J’espérais avoir encore la chance, le plaisir de parler avec toi d’art et de rien à l’arrivée du printemps mais, avec la légèreté, la discrétion et la simplicité qui te caractérisent, tu t’es envolée. Sublimée au-delà des nuages qui obstruent l’horizon mais ne peuvent nous faire oublier le bleu de tes yeux, le bleu du ciel.

Tu t’y es envolée et c’est vrai que tu jouissais pleinement de ce privilège des oiseaux. Tu étais de leur race. Au point qu’un pigeon venait se poser sur ton épaule pour roucouler tandis que tu travaillais tes bois et tes argiles, que tu donnais corps, bec et plumes à d’autres mouettes, aigles ou hiboux dont tu lissais les ailes pour élargir l’espace de nos désirs et de nos folies.

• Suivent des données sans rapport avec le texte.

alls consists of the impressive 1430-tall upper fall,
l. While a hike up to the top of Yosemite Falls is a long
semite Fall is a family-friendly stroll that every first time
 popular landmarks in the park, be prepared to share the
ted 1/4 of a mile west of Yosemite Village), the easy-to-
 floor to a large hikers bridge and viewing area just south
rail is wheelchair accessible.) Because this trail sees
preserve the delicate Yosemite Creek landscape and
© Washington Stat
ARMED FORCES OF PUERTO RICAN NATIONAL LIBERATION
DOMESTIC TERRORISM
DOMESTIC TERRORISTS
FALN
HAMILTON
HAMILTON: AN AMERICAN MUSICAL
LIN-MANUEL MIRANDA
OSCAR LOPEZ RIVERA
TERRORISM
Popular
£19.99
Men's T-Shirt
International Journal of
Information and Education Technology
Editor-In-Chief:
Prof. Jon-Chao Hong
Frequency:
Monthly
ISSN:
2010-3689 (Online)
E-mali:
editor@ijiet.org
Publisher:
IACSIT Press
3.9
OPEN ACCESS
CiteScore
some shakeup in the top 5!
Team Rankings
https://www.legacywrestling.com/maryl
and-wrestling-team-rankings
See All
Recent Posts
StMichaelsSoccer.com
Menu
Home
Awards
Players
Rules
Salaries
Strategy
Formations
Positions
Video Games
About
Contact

Quand j’ai dis que tu étais de leur race, je me dois quand même de préciser que tu étais, que tu es toujours un drôle d’oiseau. Tu n’as certes jamais été de ceux qui grenouillent en ce qu’il est convenu d’appeler le bas-monde. J’oserais même dire que, si tu supportais les contraintes de la pesanteur, les lourdeurs de la corporalité, les épaississements de l’establishment, ce qui t’importait avant tout était d’essence immatérielle, nimbé de beauté, d’amitié et de vérité. Bien que couronnée de prix prestigieux, sculpteuse d’œuvres majestueuses, directrice de l’ERG que tu as conforté au niveau des meilleures écoles d’art européennes, tu te refusais à te définir comme artiste. Indifférente à la cote des marchands et aux codes de l’avant-garde, tu cherchais d’abord à créer pour te recréer, nous recréer. Récréation de plaisir aussi ! Donc jeu ouvert, collectif, convivial dans lequel tu intervenais comme celle qui fédère, réunit, dynamise. Celle aussi qui sait écouter et conseiller, mais qui, par son petit rire ironique, relativise la portée de tous les égotismes et nous rappelle à quel point nous sommes faits de l’étoffe d’autrui.

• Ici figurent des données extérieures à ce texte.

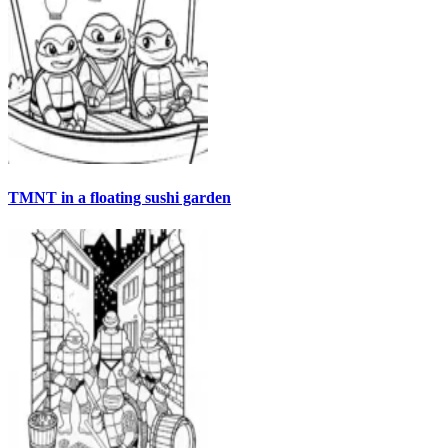
TMNT in a floating sushi garden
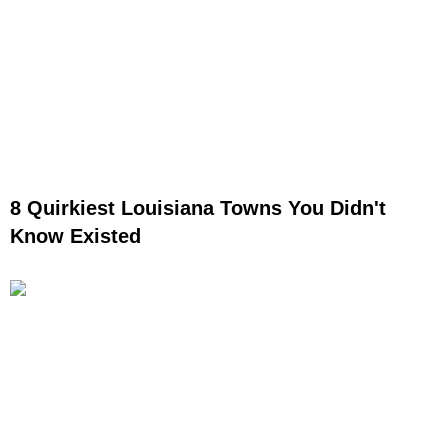
8 Quirkiest Louisiana Towns You Didn't
Know Existed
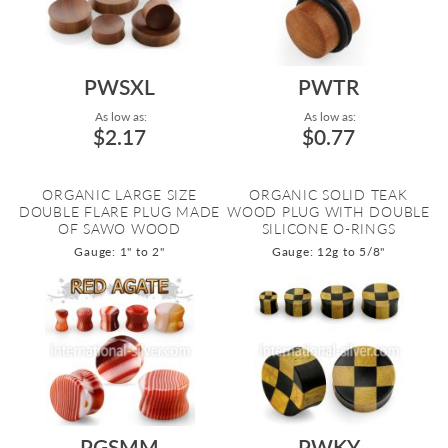
PWSXL
PWTR
As low as:
As low as:
$2.17
$0.77
ORGANIC LARGE SIZE
ORGANIC SOLID TEAK
DOUBLE FLARE PLUG MADE
WOOD PLUG WITH DOUBLE
OF SAWO WOOD
SILICONE O-RINGS
Gauge: 1" to 2"
Gauge: 12g to 5/8"
PGSMM
PWKY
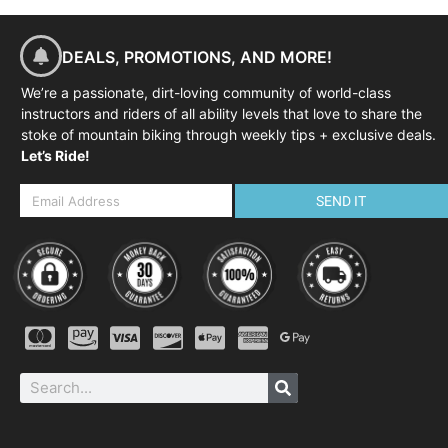
DEALS, PROMOTIONS, AND MORE!
We’re a passionate, dirt-loving community of world-class
instructors and riders of all ability levels that love to share the
stoke of mountain biking through weekly tips + exclusive deals.
Let’s Ride!
SEND IT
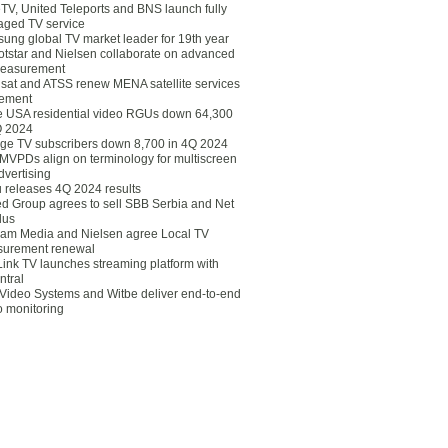
eTV, United Teleports and BNS launch fully
ged TV service
ung global TV market leader for 19th year
otstar and Nielsen collaborate on advanced
easurement
lsat and ATSS renew MENA satellite services
ement
ce USA residential video RGUs down 64,300
Q 2024
ge TV subscribers down 8,700 in 4Q 2024
 MVPDs align on terminology for multiscreen
dvertising
 releases 4Q 2024 results
ed Group agrees to sell SBB Serbia and Net
lus
am Media and Nielsen agree Local TV
urement renewal
Link TV launches streaming platform with
ntral
Video Systems and Witbe deliver end-to-end
o monitoring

Cette ouverture à l’autre, tu en irradiais ton entourage mais tu voulais aussi, en grande voyageuse, l’illuminer des apports de ceux qu’on appelle les étrangers. Pour cela, tu migrais, chaque année, vers le sud, l’Ile d’Elbe, les Indes, Cuba, Zanzibar… pour en ramener, comme une cigogne vers son nid, des débris d’infini, des coquilles d’éternité et jusqu’à des airs de tango qui attestaient, à tes yeux, du potentiel créatif en attente d’épanouissement de tous les êtres.

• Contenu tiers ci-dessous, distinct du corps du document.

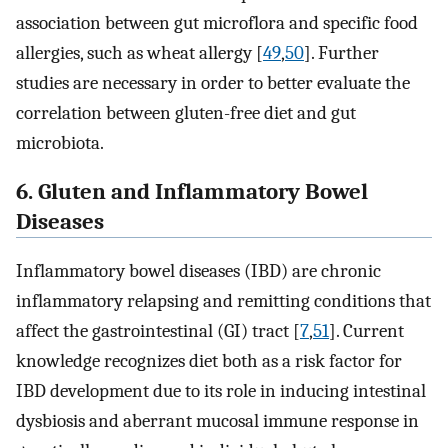
association between gut microflora and specific food
allergies, such as wheat allergy [
49
,
50
]. Further
studies are necessary in order to better evaluate the
correlation between gluten-free diet and gut
microbiota.
6. Gluten and Inflammatory Bowel
Diseases
Inflammatory bowel diseases (IBD) are chronic
inflammatory relapsing and remitting conditions that
affect the gastrointestinal (GI) tract [
7
,
51
]. Current
knowledge recognizes diet both as a risk factor for
IBD development due to its role in inducing intestinal
dysbiosis and aberrant mucosal immune response in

Au début de cette homélie, j’ai dit que tu t’étais envolée pour disparaître au-delà des nuages. Je me trompais, ayant pourtant appris, comme toi, que le plus important est invisible pour les yeux. Sous le soleil de l’été, certaines hirondelles se plaisent à nous le rappeler en s’élevant si haut dans le ciel que, soudain, on ne les aperçoit plus. Ethérées en lumière, elles donnent alors au bleu du ciel plus de profondeur, toute sa profondeur.

Je crois que c’est ce que tu as aussi fait, que tu fais encore dans le ciel de nos calottes crâniennes. Tu élargis notre firmament, exaltes notre être ensemble, affines notre humanité : un vrai travail d’artiste.

Chère Elisabeth, si nous nous sommes réunis aujourd’hui autour de toi pour nous résigner à ne plus te serrer dans nos bras, nous pouvons nous en consoler en comprenant que tu es toujours avec nous, en nous. Non pas en tant que fumée noirâtre de crématorium mais en tant que bleu du ciel de tes yeux. Ciel d’une profondeur insoupçonnée où, aussi longtemps que nous ouvrirons les yeux, tu planeras, les ailes grandes ouvertes, invisible à nos yeux.

 

Homélie rédigée en hommage à une amie, Elisabeth Barmarin, décédée le 10 février 2010.

 

et qui maintenant est algnée avec d'autres textes, comme une croix parmi d'autres croix dans un cimetière.